Approach Time Space Best For
Brute Force O(m²n + n²m) O(1) Small grids (m,n < 50)
Original Prefix Sum O(3m*n) O(max(m,n)) Medium grids
Optimized Prefix Sum O(m*n) O(m + n) Large grids (m,n > 10³)
Important: The vertical cut check must be skipped for single-column grids to avoid invalid partitions.

Edge Case Analysis

1. Single Row Grid

Input: [[1,1]] → Output: true (vertical cut)

2. Single Column Grid

Input: [[2],[2]] → Output: true (horizontal cut)

3. Minimum Valid Grid

Input: [[1,1]] → Output: true
Pitfall: Always verify cuts don't create empty sections (check i != m-1 and j != n-1).

Frequently Asked Questions

1. Why check total parity first?

Odd totals can't be split into two equal integer sums, providing early exit.

2. How to handle empty sections?

We ensure cuts aren't at grid edges using i != m-1 and j != n-1 checks.

3. Why process rows before columns?

Row checks often complete faster, enabling early returns for better performance.

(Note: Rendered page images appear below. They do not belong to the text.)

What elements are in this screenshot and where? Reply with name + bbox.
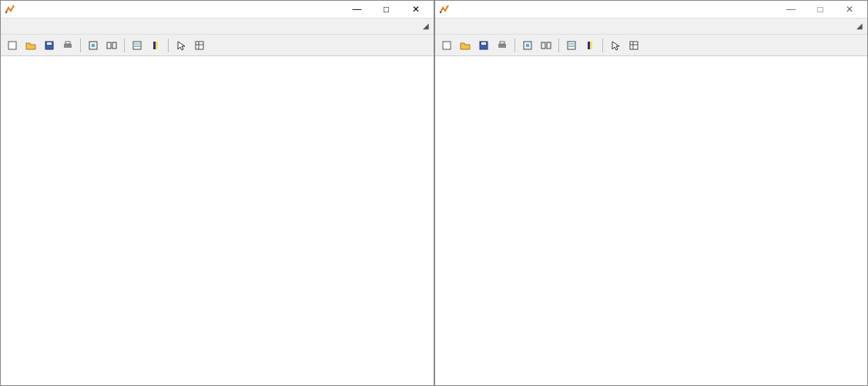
menu-window[interactable] <box>520 25 532 28</box>
menu-view[interactable] <box>30 25 42 28</box>
insert-legend-icon[interactable] <box>563 37 580 54</box>
toolbar-separator <box>80 39 81 52</box>
titlebar[interactable]: — □ ✕ <box>1 1 434 18</box>
new-figure-icon[interactable] <box>4 37 21 54</box>
close-button[interactable]: ✕ <box>835 1 864 18</box>
svg-rect-22 <box>498 44 506 48</box>
link-axes-icon[interactable] <box>538 37 555 54</box>
menu-window[interactable] <box>85 25 98 28</box>
pointer-icon[interactable] <box>607 37 624 54</box>
svg-rect-13 <box>153 42 156 49</box>
titlebar[interactable]: — □ ✕ <box>435 1 868 18</box>
axes-3d[interactable] <box>451 64 851 357</box>
figure-window-1: — □ ✕ ◢ <box>0 0 434 386</box>
svg-rect-3 <box>47 42 52 45</box>
menubar: ◢ <box>1 18 434 35</box>
toolbar-separator <box>168 39 169 52</box>
print-icon[interactable] <box>494 37 511 54</box>
menu-edit[interactable] <box>451 25 463 28</box>
svg-point-0 <box>5 12 7 13</box>
maximize-button[interactable]: □ <box>806 1 835 18</box>
link-axes-icon[interactable] <box>103 37 120 54</box>
toolbar-separator <box>124 39 125 52</box>
matlab-figure-icon <box>4 3 16 15</box>
open-icon[interactable] <box>22 37 39 54</box>
plot-area[interactable] <box>435 56 868 385</box>
plot-tools-icon[interactable] <box>191 37 208 54</box>
menu-overflow-icon[interactable]: ◢ <box>423 22 429 30</box>
svg-rect-26 <box>541 42 545 49</box>
svg-rect-1 <box>8 42 16 49</box>
svg-rect-7 <box>92 44 95 47</box>
menu-help[interactable] <box>534 25 546 28</box>
insert-colorbar-icon[interactable] <box>147 37 164 54</box>
menu-insert[interactable] <box>44 25 56 28</box>
svg-rect-21 <box>481 42 486 45</box>
svg-rect-27 <box>547 42 551 49</box>
menu-file[interactable] <box>2 25 15 28</box>
svg-rect-28 <box>568 42 575 49</box>
svg-rect-19 <box>443 42 451 49</box>
svg-rect-9 <box>112 42 116 49</box>
figure-window-2: — □ ✕ ◢ <box>434 0 869 386</box>
insert-colorbar-icon[interactable] <box>581 37 598 54</box>
toolbar-separator <box>514 39 515 52</box>
svg-rect-31 <box>588 42 590 49</box>
plot-tools-icon[interactable] <box>625 37 642 54</box>
toolbar-separator <box>602 39 603 52</box>
cursor-data-icon[interactable] <box>519 37 536 54</box>
menu-overflow-icon[interactable]: ◢ <box>856 22 863 30</box>
toolbar <box>435 35 868 56</box>
svg-rect-5 <box>65 42 70 44</box>
svg-rect-14 <box>156 42 158 49</box>
print-icon[interactable] <box>59 37 76 54</box>
open-icon[interactable] <box>457 37 474 54</box>
axes-3d[interactable] <box>17 64 417 357</box>
matlab-figure-icon <box>438 3 451 15</box>
svg-rect-32 <box>590 42 592 49</box>
svg-rect-4 <box>64 44 72 48</box>
svg-rect-15 <box>196 42 203 49</box>
menu-help[interactable] <box>99 25 112 28</box>
new-figure-icon[interactable] <box>438 37 455 54</box>
save-icon[interactable] <box>475 37 492 54</box>
minimize-button[interactable]: — <box>776 1 806 18</box>
insert-legend-icon[interactable] <box>129 37 146 54</box>
menu-desktop[interactable] <box>506 25 518 28</box>
menu-view[interactable] <box>464 25 477 28</box>
svg-rect-8 <box>107 42 111 49</box>
svg-point-18 <box>439 12 441 13</box>
maximize-button[interactable]: □ <box>372 1 401 18</box>
menu-tools[interactable] <box>58 25 70 28</box>
menu-tools[interactable] <box>492 25 504 28</box>
svg-rect-33 <box>630 42 638 49</box>
toolbar-separator <box>558 39 559 52</box>
minimize-button[interactable]: — <box>343 1 372 18</box>
plot-area[interactable] <box>1 56 434 385</box>
menubar: ◢ <box>435 18 868 35</box>
menu-insert[interactable] <box>478 25 491 28</box>
menu-edit[interactable] <box>16 25 28 28</box>
svg-rect-10 <box>133 42 141 49</box>
menu-file[interactable] <box>437 25 449 28</box>
svg-rect-25 <box>526 44 529 47</box>
cursor-data-icon[interactable] <box>85 37 102 54</box>
save-icon[interactable] <box>41 37 58 54</box>
close-button[interactable]: ✕ <box>401 1 431 18</box>
toolbar <box>1 35 434 56</box>
menu-desktop[interactable] <box>72 25 84 28</box>
pointer-icon[interactable] <box>173 37 189 54</box>
svg-rect-23 <box>500 42 504 44</box>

4. How does column sum calculation work?

We transpose the grid and sum columns using list comprehensions for efficiency.

5. What's the maximum grid size handled?

Efficiently handles max constraints (m*n ≤ 1e5) with linear time complexity.

6. Can we optimize space further?

Yes by calculating column sums during iteration, but complicates code structure.

7. How to verify correct partitioning?

Verify sum(left/top) = sum(right/bottom) = total/2 with non-empty sections.

8. Why use prefix sums?

Allows O(1) sum comparison after each row/column instead of recalculating.

9. Handle varying row lengths?

Problem constraints ensure rectangular grids (all rows same length).

10. Real-world applications?

Data partitioning, load balancing, and resource allocation systems.

Final Analysis: This problem demonstrates efficient matrix traversal techniques and mathematical optimization for partition problems. The solution leverages prefix sums and early termination checks to achieve optimal performance.